Rough Draft Animates TV Family to Look At Home on the Big Screen in The Simpsons Movie


Once upon a time the TV set was referred to as `the idiot box.' It's taken more than a few years, but Homer Simpson, TV's number one idiot has finally broken out of the box and made his way to the movie screen. The Simpsons Movie (opening July 27, 2007) is far from the first animated TV series to travel from living room to multiplex; at the peak of their popularity Hanna-Barbera stars Fred Flintstone and Yogi Bear made the journey, and more recently SpongeBob and South Park have done so as well. Like those shows, The Simpsons is faced with the same challenge: making sure their characters look as much at home on the big screen as they do on the TV screen.

One way to make sure is to bring as much as of your creative team with you as possible, people who know the Simpsons so well they could live a few houses down Evergreen Terrace. Rich Moore is one of the movie's four main sequence directors (working under director David Silverman) and oversaw most of the movie's slam-bang climax. A regular director on the show's first five seasons, Moore jumped ship to join Gregg Vanzo's Rough Draft animation studio in Glendale, California, where he served as visual designer for The Critic and supervising director of Futurama. With Rough Draft and Film Roman (the TV series' production studio in Burbank, California) sharing animation duties, Moore has returned to Springfield.

"The TV show is pretty much limited animation, and we knew from the beginning that trying to add too much slickness would take away from what people know about the characters. We tested different levels of animation -- we tried going all the way to really fluid, all done on ones animation -- not Disney style or making them Disney-type characters, but fully done. Basically, that was going too far. It started not looking like The Simpsons and seemed foreign. "

"There's definitely animation on ones in the movie," adds Claudia Katz, Rough Draft's producer. "We're making sure to use it at the right time. The main difference is that we kept more of the animation here in the U.S. than the TV show does. It gave the directors more control and allowed for better acting. We were able to capture some subtle, observational details and get more nuanced performances."

Moore admits that thanks to Homer's usual brain-dead stare, some of those subtle details may be products of the viewers' imagination -- which is just the way the movie's creators want it. "Depending on the camera angle, we could use a Homer's blank face to say he's hungry or sad. The audience does a lot of work for us.

"We studied The Muppets a lot during the first season. Kermit is just a piece of felt with two ping-pong balls for eyes, but there's something within the situation of the moment that with the slightest change of expression on his mouth, the audience projects the right emotion on him."
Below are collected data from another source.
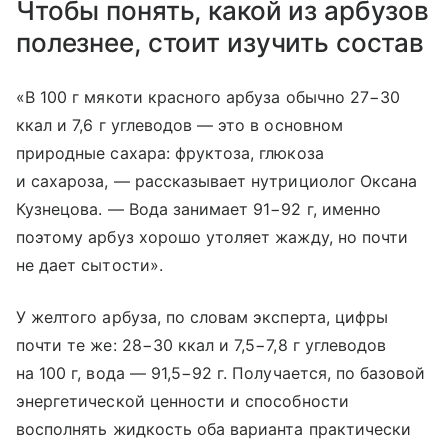
Чтобы понять, какой из арбузов
полезнее, стоит изучить состав
«В 100 г мякоти красного арбуза обычно 27−30
ккал и 7,6 г углеводов — это в основном
природные сахара: фруктоза, глюкоза
и сахароза, — рассказывает нутрициолог Оксана
Кузнецова. — Вода занимает 91−92 г, именно
поэтому арбуз хорошо утоляет жажду, но почти
не дает сытости».
У желтого арбуза, по словам эксперта, цифры
почти те же: 28−30 ккал и 7,5−7,8 г углеводов
на 100 г, вода — 91,5−92 г. Получается, по базовой
энергетической ценности и способности
восполнять жидкость оба варианта практически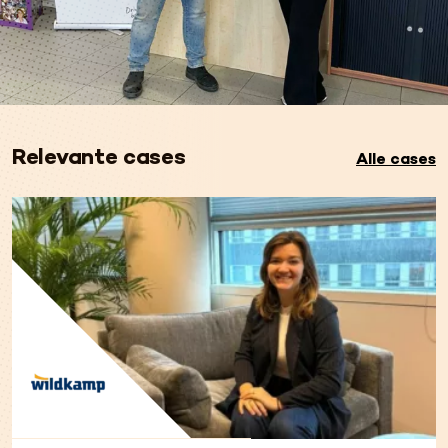
Relevante cases
Alle cases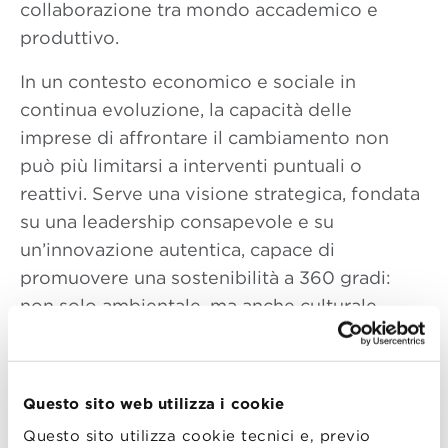
collaborazione tra mondo accademico e
produttivo.
In un contesto economico e sociale in
continua evoluzione, la capacità delle
imprese di affrontare il cambiamento non
può più limitarsi a interventi puntuali o
reattivi. Serve una visione strategica, fondata
su una leadership consapevole e su
un’innovazione autentica, capace di
promuovere una sostenibilità a 360 gradi:
non solo ambientale, ma anche culturale,
organizzativa, economica e sociale.
Questo workshop di confronto tra imprese
Questo sito web utilizza i cookie
sarà un momento di dialogo aperto per
condividere esperienze, visioni e strumenti
Questo sito utilizza cookie tecnici e, previo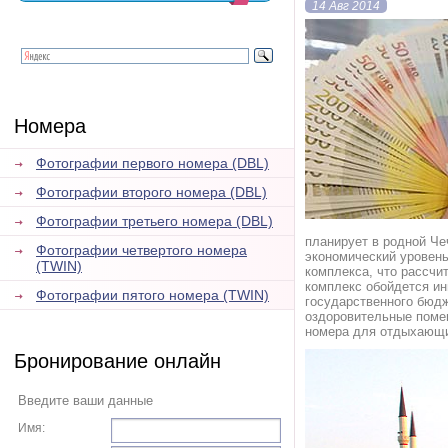
14 Авг 2014
Номера
Фотографии первого номера (DBL)
Фотографии второго номера (DBL)
Фотографии третьего номера (DBL)
планирует в родной Че
Фотографии четвертого номера
экономический уровень
(TWIN)
комплекса, что рассчи
комплекс обойдется ин
Фотографии пятого номера (TWIN)
государственного бюдж
оздоровительные помещ
номера для отдыхающи
Бронирование онлайн
Введите ваши данные
Имя: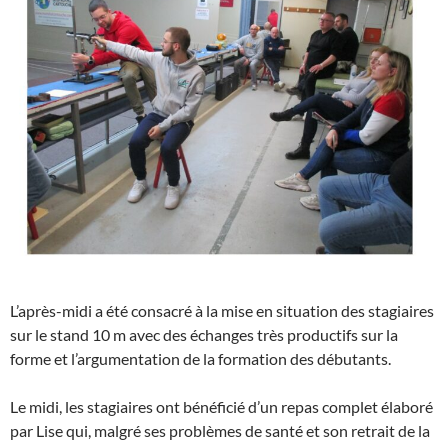
L’après-midi a été consacré à la mise en situation des stagiaires
sur le stand 10 m avec des échanges très productifs sur la
forme et l’argumentation de la formation des débutants.
Le midi, les stagiaires ont bénéficié d’un repas complet élaboré
par Lise qui, malgré ses problèmes de santé et son retrait de la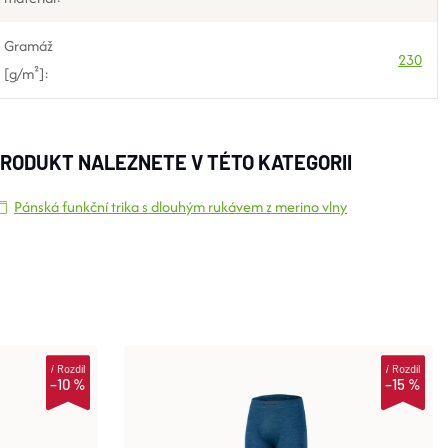
Gramáž
230
[g/m²]
:
RODUKT NALEZNETE V TÉTO KATEGORII
Pánská funkční trika s dlouhým rukávem z merino vlny
i
Rozdíl
i
Rozdíl
–10 %
–15 %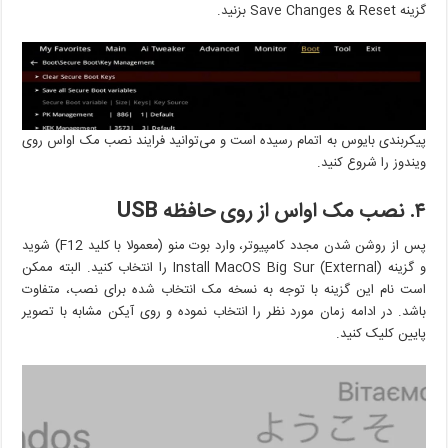
گزینه Save Changes & Reset بزنید.
پیکربندی بایوس به اتمام رسیده است و می‌توانید فرایند نصب مک اواس روی
ویندوز را شروع کنید.
۴. نصب مک اواس از روی حافظه
USB
پس از روشن شدن مجدد کامپیوتر، وارد بوت منو (معمولا با کلید F12) شوید
و گزینه Install MacOS Big Sur (External) را انتخاب کنید. البته ممکن
است نام این گزینه با توجه به نسخه مک انتخاب شده برای نصب، متفاوت
باشد. در ادامه زمان مورد نظر را انتخاب نموده و روی آیکن مشابه با تصویر
پایین کلیک کنید.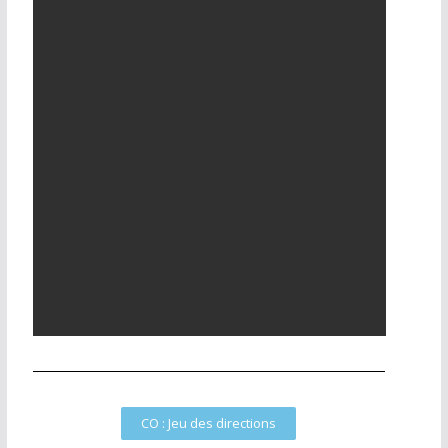
CO : Jeu des directions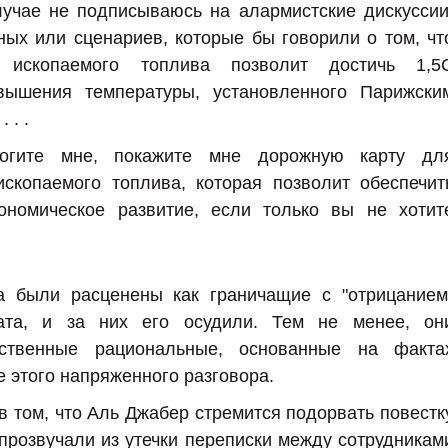
лучае не подписываюсь на алармистские дискуссии
ных или сценариев, которые бы говорили о том, чт
 ископаемого топлива позволит достичь 1,5
вышения температуры, установленного Парижски
 . .
могите мне, покажите мне дорожную карту дл
ископаемого топлива, которая позволит обеспечит
кономическое развитие, если только вы не хотит
 были расценены как граничащие с "отрицанием
ата, и за них его осудили. Тем не менее, он
ственные рациональные, основанные на факта
е этого напряженного разговора.
 том, что Аль Джабер стремится подорвать повестк
прозвучали из утечки переписки между сотрудникам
The biggest difference between the TV Simpsons and the movie Simpsons is the size of the canvas their adventures are set on. "We're working in CinemaScope," Katz explains, "this ridiculously widescreen format, the widest there is. It's a very different palette from a composition viewpoint. It sets a very different tone right off the bat; on a subliminal level you sort of go `this is a movie.'"

"They wanted to make it as different as possible from the TV show," Moore adds. After doing the show for so long, you're used to over-the-shoulder angles, closeups and wide shots. Now you have to figure out how these work in CinemaScope. It took a few days, but once we got the hang of it I loved working in that aspect ratio. I thought it was terrific.

"We studied a lot of `Scope movies from the '50s and `60s," he continues. "They're just beautifully composed and we kind of just followed their lead, but if you have a really tall guy onscreen, you're out of luck." When Katz suggests, "you've got to be far away, I guess," Moore agrees: "Really far away."